![](http://d2w1s6o7rqhcfl.cloudfront.net/53095-header-1455480355.jpg)
Rijks Museum, rondleiding 3 oktober 2013
Rijks Museum Amsterdam
Rondleiding 3 oktober 2013
De ingang van het museum bestaat uit een eenvoudige draaideur in de fietspassage. Geen rij bezoekers ervoor, zoals in de weken na de opening. Wel veel passanten op weg naar het museumplein.
Voor de draaideur een medewerkster van het museum.
Binnen een zee van licht. Een echt Atrium. Ontworpen door de Spaanse architecten Cruz y Ortiz. Meteen een trap af. Langzaam, want er is veel te zien. Het glazen dak, met wel erg veel spijlen. Daaronder de drie enorme hangende witte rechthoekige hekken. Ontzettend veel lijnen, nog versterkt door schaduwen op de muur. De ramen in de roodstenen muur: rechthoekig en met bogen. Bovenin blinde boogramen, ook weer gestreept. Beneden een restaurant, daaronder een open winkel en nog lager een bookshop. Totaal 9 meter de diepte in.
Het Atrium wordt door de fietspassage gedeeld, of eigenlijk ook weer niet, want onder de passage door loop je gemakkelijk van het ene deel naar het andere.

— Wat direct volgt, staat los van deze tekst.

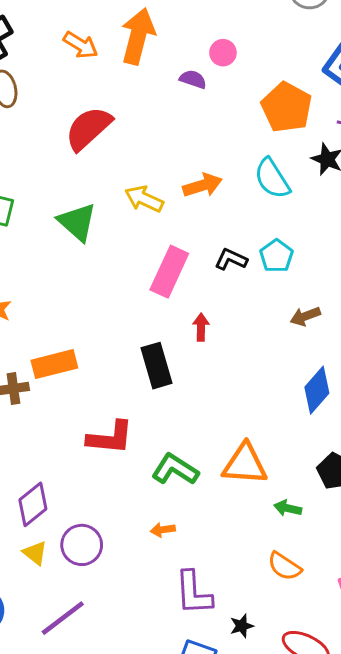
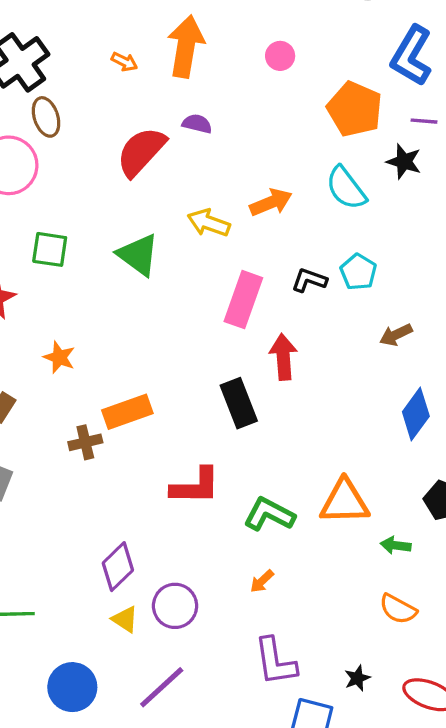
orange arrow: (81, 45) -> (124, 62), size x0.7
purple semicircle: (193, 79) -> (197, 124), moved
red arrow: (201, 327) -> (283, 357), size x1.5
orange arrow: (163, 530) -> (262, 581), turned -30
purple L-shape: (193, 593) -> (275, 662), moved

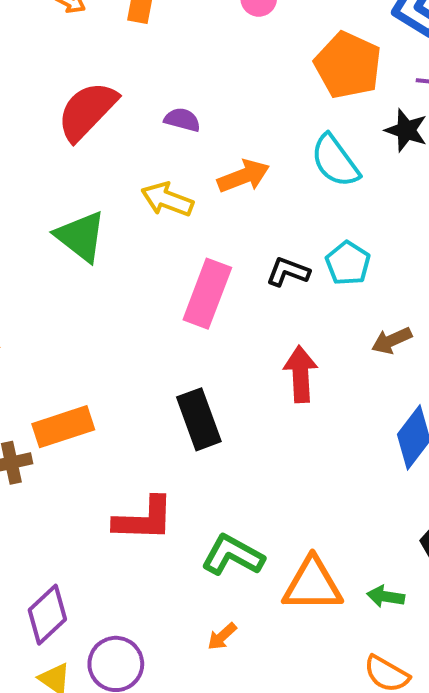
purple semicircle: (197, 124) -> (182, 120), moved
red arrow: (283, 357) -> (301, 374), moved
orange triangle: (345, 502) -> (313, 585), moved

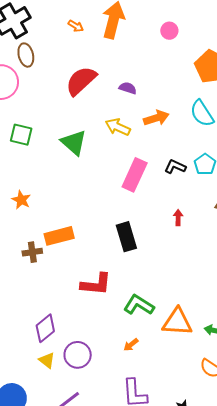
red arrow: (301, 374) -> (178, 218), size x0.6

Voor toegang tot de museumcollecties ga je door grote open grijze dozen. Medewerkers scannen er de toegangsbewijzen.
Marike Pluis leidt onze groep rond. Ze is enthousiast en zeer trots op het museum. Nog geen half jaar open en toch al 1000.000 bezoekers!
Een rondleiding van anderhalf uur voor het krijgen van een eerste indruk.

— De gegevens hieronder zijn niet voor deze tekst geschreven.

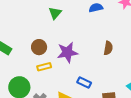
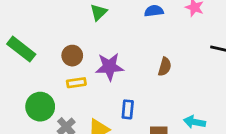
blue rectangle: (84, 83) -> (128, 109), turned 64

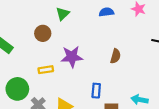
brown circle: (72, 56) -> (43, 33), moved
blue rectangle: (128, 109) -> (96, 91), moved

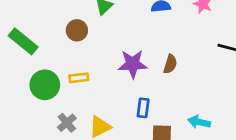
purple star: (72, 57) -> (133, 64), moved
green circle: (17, 89) -> (45, 85), moved

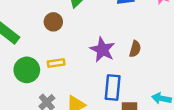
purple star: (133, 64) -> (102, 50), turned 30
blue rectangle: (143, 108) -> (113, 87), size x1.5

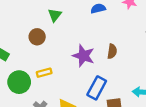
blue rectangle: (113, 87) -> (97, 88), turned 30

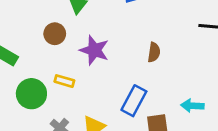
purple star: (84, 56) -> (94, 50), moved
yellow rectangle: (44, 73) -> (64, 81), turned 32

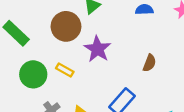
brown circle: (55, 34) -> (66, 26), size x1.5

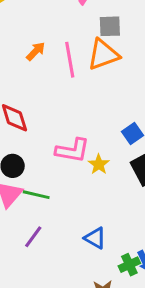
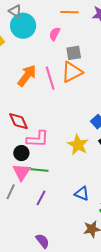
orange arrow: (36, 51) -> (27, 76), size x1.6
pink L-shape: (73, 150) -> (38, 139), moved
yellow star: (99, 164) -> (78, 145), size x1.5

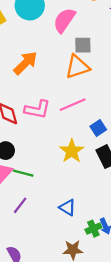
pink semicircle: (55, 34) -> (64, 20), size x1.6
pink line: (50, 78) -> (73, 105), moved, turned 75
pink L-shape: (38, 139) -> (37, 109), moved

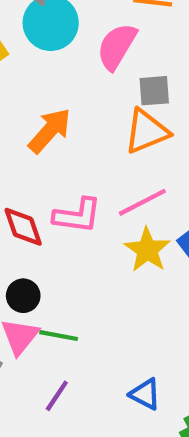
yellow star: (72, 151) -> (147, 250), moved

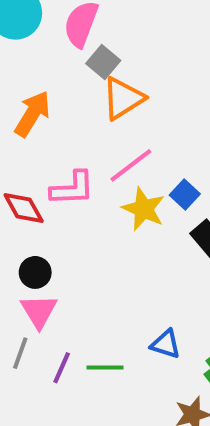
gray square: (154, 91) -> (103, 62), moved, turned -36
green line: (59, 336) -> (105, 367), moved
purple line: (57, 396) -> (62, 368), moved

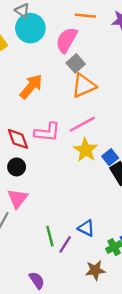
blue square: (185, 195) -> (110, 157), moved
black circle: (35, 272) -> (17, 167), moved
green line: (105, 367) -> (50, 236), turned 66
purple line: (62, 368) -> (65, 244), moved

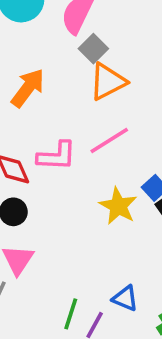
yellow star: (86, 150) -> (118, 206), moved
green line: (50, 236) -> (71, 314), turned 36

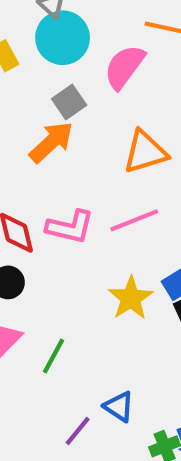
gray square: (93, 49) -> (69, 102), moved
green line: (71, 314) -> (53, 356), moved

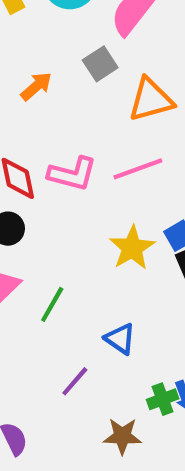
gray square: (69, 102) -> (100, 64), moved
orange arrow: (51, 142) -> (36, 86), moved, size x0.7
blue triangle: (119, 407) -> (120, 339), moved

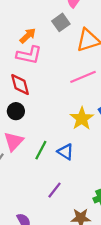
pink L-shape: (72, 174) -> (29, 55), moved
blue triangle: (120, 339) -> (66, 152), moved

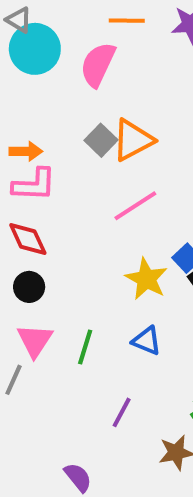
gray square: (61, 22) -> (101, 140), moved
orange arrow: (28, 36) -> (26, 151), turned 54
blue triangle: (66, 152) -> (147, 341), moved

Op niveau 0 (jaren 1100-1600) door ‘kelderruimtes’ met gewelven. Ogen tekort. Italiaanse Renaissance. Altijd interessant.
Stop bij een glimmend geglazuurde keramische voorstelling van Maria met kind die bij nader inzien niet van Lucca Della Robbia blijkt te zijn, maar wel uit die tijd (1502) en wel uit Florence komt. Maria wordt geflankeerd door Hieronymus en Nicolaas. Onderaan spelen ze een rol in een soort stripverhaal in keramiek.

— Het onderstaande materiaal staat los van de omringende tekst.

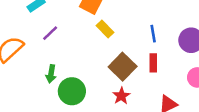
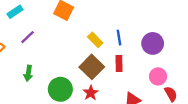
yellow rectangle: (105, 29) -> (95, 40), moved
green circle: (72, 91) -> (60, 89), moved

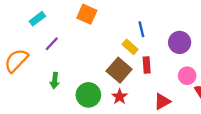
blue line: (119, 38) -> (141, 29), moved
yellow rectangle: (95, 40) -> (130, 47), moved

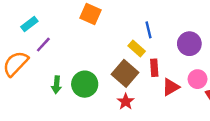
cyan rectangle: (37, 19) -> (29, 24), moved
purple line: (52, 44) -> (43, 45), moved
green circle: (88, 95) -> (85, 84), moved
red triangle: (162, 102) -> (171, 87), moved

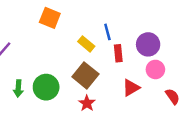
yellow rectangle: (137, 49) -> (86, 44), moved
red rectangle: (154, 68) -> (118, 53), moved
pink circle: (198, 79) -> (155, 69), moved

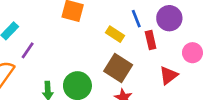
purple circle: (148, 44) -> (169, 18), moved

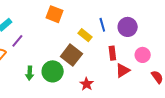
red rectangle: (151, 40) -> (112, 53), moved
brown square: (118, 68) -> (71, 55), moved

Even verder, uit dezelfde tijd (1504), een lang paneel met de 7 werken van barmhartigheid van de Meester van Alkmaar. O.a. voeden, kleden en onderdak bieden wordt de kijker voorgehouden. Jezus is op elk paneel aanwezig, maar vaak bij de toeschouwers op het schilderij. Op de houten lijsten onderaan in gotische letters 2-regelige verklarende teksten.
Terloops: Nederlandse woord ‘schilderen’ komt van het aanbrengen van kleur op een schild. Marike Pluis toont een beschilderd houten schild.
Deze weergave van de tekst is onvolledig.